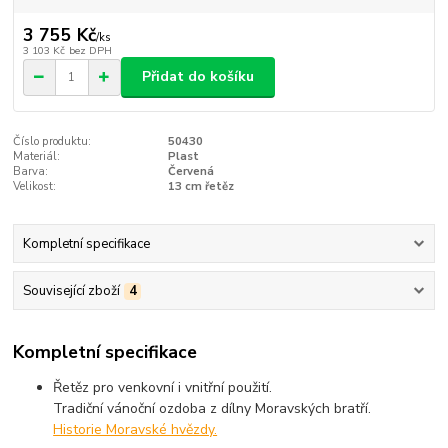
3 755 Kč
/
ks
3 103 Kč
bez DPH
Přidat do košíku
Číslo produktu:
50430
Materiál:
Plast
Barva:
Červená
Velikost:
13 cm řetěz
Kompletní specifikace
Související zboží
4
Kompletní specifikace
Řetěz pro venkovní i vnitřní použití.
Tradiční vánoční ozdoba z dílny Moravských bratří.
Historie Moravské hvězdy.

### About this exercise
Beginning at the line that contains "Tradiční vánoční ozdoba" and ending at the last line above, copy each line without any change.

### Answer below
Tradiční vánoční ozdoba z dílny Moravských bratří.
Historie Moravské hvězdy.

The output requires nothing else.